Python REST API Client Adhering to a Swagger Schema

Posted on Sat 11 February 2017 in REST • 3 min read

After building a REST API I left it alone for a while before coming back to try and get a client working properly.

Similar goals here to back then - find a good library to use going forwards that does the heavy lifting and make a simple example project. I chose a simple microservice that provides an API for decks of playing cards - like a casino dealer type of thing - which would be a client of the datastore I created in the link above.

Choosing a Client Package

The standard seems to be to generate code to meet a schema, but I’d rather load it dynamically into an app if possible.

After a bit of looking I found Bravado which looked promising. However, it was a pain to install - it relies on the twisted package and that doesn’t seem to install on Windows through pip successfully, so after some failed attempts to get it to work I gave up. I figure it’s not worth using if it’s going to be a pain for others to install - shame :(.

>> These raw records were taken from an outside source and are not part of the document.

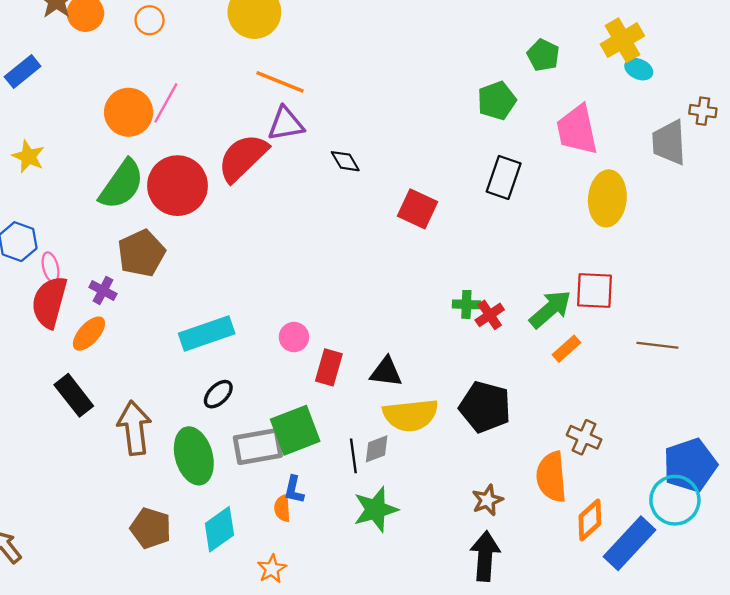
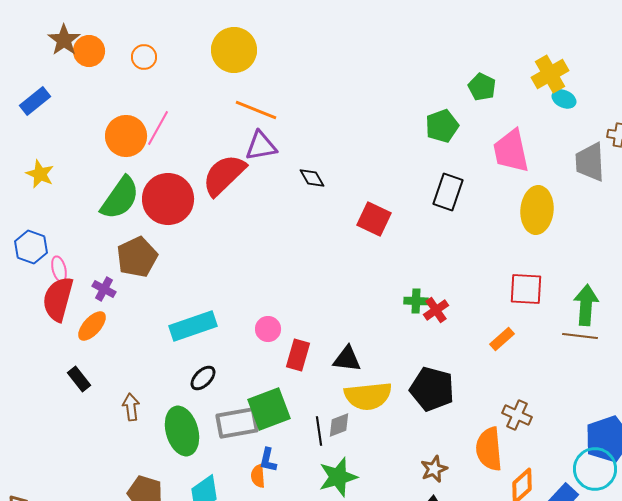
green arrow: (550, 309) -> (586, 305), moved, turned -45
black rectangle: (74, 395) -> (79, 379), size x0.7
brown arrow: (134, 428) -> (131, 407), size x0.6

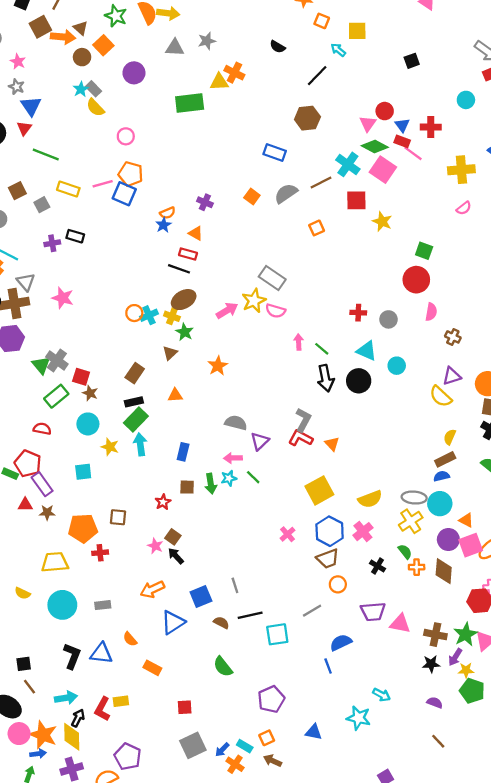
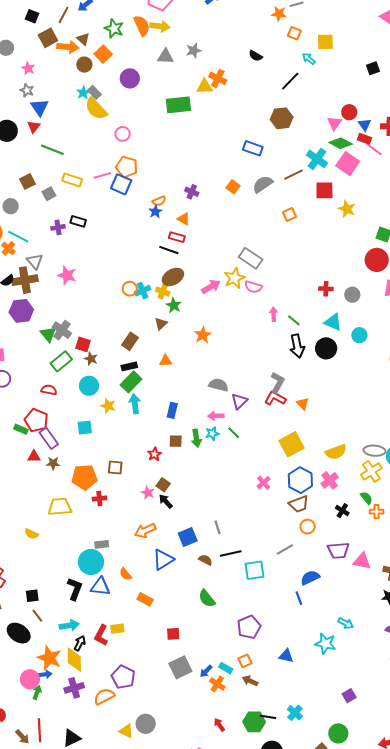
yellow semicircle: (95, 108) -> (96, 109), size x1.4
cyan circle: (62, 605) -> (91, 562), moved
pink circle: (19, 734) -> (30, 679), moved

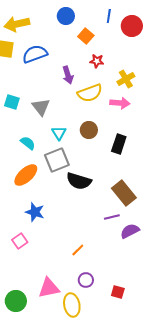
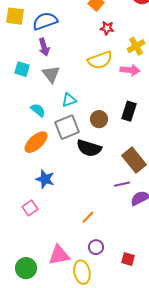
purple arrow: (68, 75) -> (44, 47), moved
brown circle: (89, 130) -> (99, 119), moved
cyan triangle: (59, 133) -> (69, 100), turned 42

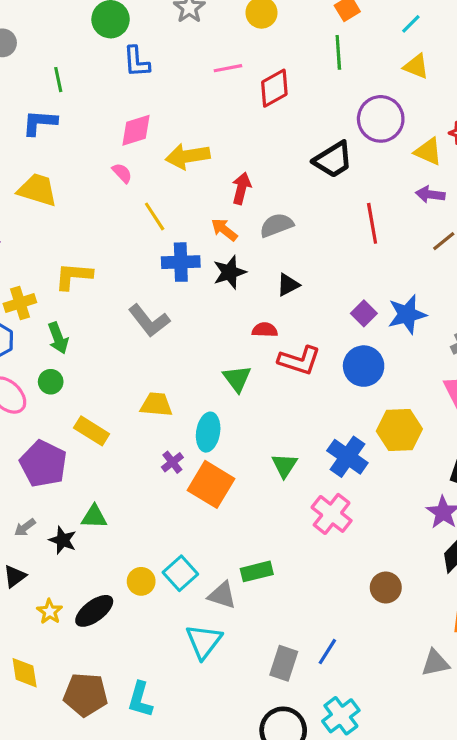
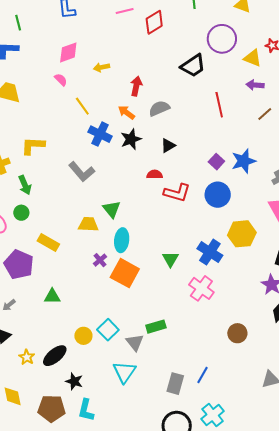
yellow arrow: (188, 156) -> (102, 67), size x0.6
blue cross: (181, 262) -> (100, 134), turned 30
green triangle: (237, 379) -> (112, 209), moved
black star: (63, 540) -> (74, 381), moved
gray triangle: (222, 595) -> (135, 342), turned 36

Next up was pyswagger - it seems to provide all the functionality and be well maintained (commits in the past few days when I wrote this). The API doesn’t look as polished to me when compared to bravado above, but it worked fine in practice.

On the testing point - pyswagger uses requests for HTTP requests, so we can easily test using the responses library to provide mock responses to them.

The First Test

This was painful to get working, but as always trivial to fix in the end.

I needed to load in the schema, and then intercept the requests over the network for each API call. Intercepting the API calls was trivial with responses, but loading in the schema turned out to be less so.

There were two approaches I could see:

  • pyswagger lets you load in a schema from file, so just pass it a file name
  • intercept the request for the schema over the network

However, both failed when I tried:

  • if I loaded in the schema from file, pyswagger would then try and make API requests using the file scheme, which causes it to fall over as that’s not a supported scheme for that part it seems.
  • the request for the schema over the network uses urllib.urlopen rather than requests so I couldn’t easily intercept it with responses and would have to do more mocking of the deep internals of pyswagger, which seemed wrong.

Lots of trial-and-error and reading of the pyswagger source later I found the solution in the tests of the client in pyswagger itself. They were doing exactly what I was trying in the first bullet above - loading in the schema from file then intercepting API requests - so why were their API requests working? It turns out their schema had two entries not added by Flask-RESTPlus - host and schemes.

So I just needed this in top level of my schema saved in a file for the tests:

{
  "host": "127.0.0.1:5000",
   "schemes":[
      "http"
   ],
   ...
}

With that, pyswagger can load schema from file for tests, and then send API requests over HTTP to that address, and we can use responses to catch those and respond to them.

Phew!

Overall

Once I had wasted far too long trying to get a test working, everything else was straightforward, basically just following the tutorials linked in the pyswagger readme.

When you have loaded in the schema to pyswagger, you just reference API calls by name in the schema, which Flask-RESTPlus auto-generates from the class names you give to resources, and you can rename if you want - details of both of those bits of logic here. pyswagger makes sure you pass in all the right arguments in the right format, so if you have models in the schema you pretty much have to use the API correctly or any attempts will be rejected, which is great for catching bugs early.

Result

Here’s the project - microcarddeck. I didn’t end up implementing much function because I didn’t need to - I got to exercise the pyswagger package and get a feel for how to use it, and got a good simple bit of reference code to crib from in the future.